▽
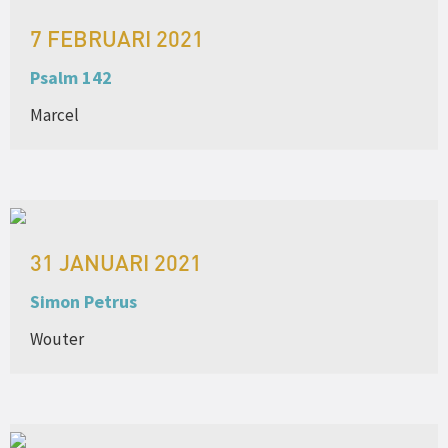
7 FEBRUARI 2021
Psalm 142
Marcel
31 JANUARI 2021
Simon Petrus
Wouter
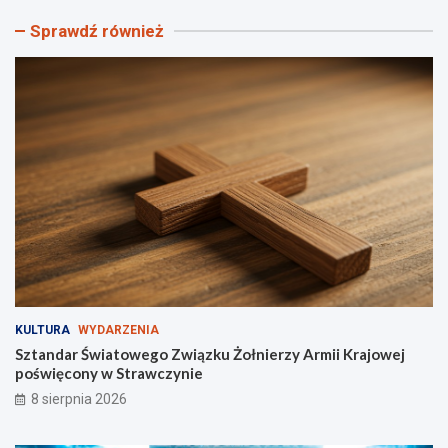
n
a
Sprawdź również
d
j
a
s
r
z
Ś
c
w
z
i
e
a
g
t
ó
o
ł
w
y
e
V
g
I
o
F
Z
e
w
s
i
t
KULTURA
WYDARZENIA
ą
i
z
w
Sztandar Światowego Związku Żołnierzy Armii Krajowej
k
a
poświęcony w Strawczynie
u
l
8 sierpnia 2026
Ż
u
o
H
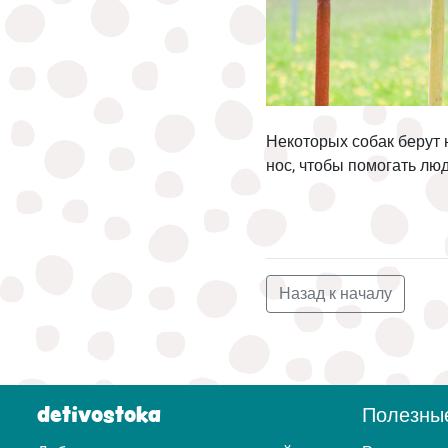
Некоторых собак берут 
нос, чтобы помогать лю
Назад к началу
detivostoka
Полезны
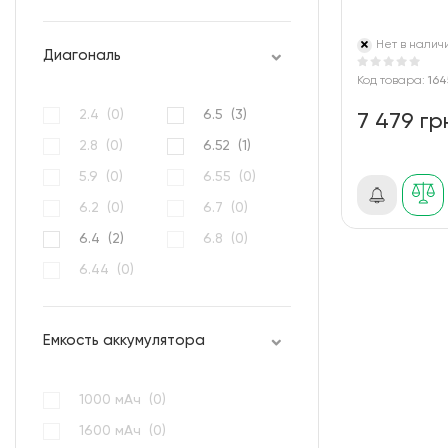
Нет в налич
Диагональ
Код товара:
164
2.4 (
0
)
6.5 (
3
)
7 479 гр
2.8 (
0
)
6.52 (
1
)
5.9 (
0
)
6.55 (
0
)
6.2 (
0
)
6.7 (
0
)
6.4 (
2
)
6.8 (
0
)
6.44 (
0
)
Емкость аккумулятора
1000 мАч (
0
)
1600 мАч (
0
)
△
## Problem details
Every record must be copied exactly, with images dropped from the result.

## Exercise result
7 FEBRUARI 2021
Psalm 142
Marcel
31 JANUARI 2021
Simon Petrus
Wouter
n
a
Sprawdź również
d
j
a
s
r
z
Ś
c
w
z
i
e
a
g
t
ó
o
ł
w
y
e
V
g
I
o
F
Z
e
w
s
i
t
KULTURA
WYDARZENIA
ą
i
z
w
Sztandar Światowego Związku Żołnierzy Armii Krajowej
k
a
poświęcony w Strawczynie
u
l
8 sierpnia 2026
Ż
u
o
H
Некоторых собак берут 
нос, чтобы помогать лю
Назад к началу
detivostoka
Полезны
Нет в налич
Диагональ
Код товара:
164
2.4 (
0
)
6.5 (
3
)
7 479 гр
2.8 (
0
)
6.52 (
1
)
5.9 (
0
)
6.55 (
0
)
6.2 (
0
)
6.7 (
0
)
6.4 (
2
)
6.8 (
0
)
6.44 (
0
)
Емкость аккумулятора
1000 мАч (
0
)
1600 мАч (
0
)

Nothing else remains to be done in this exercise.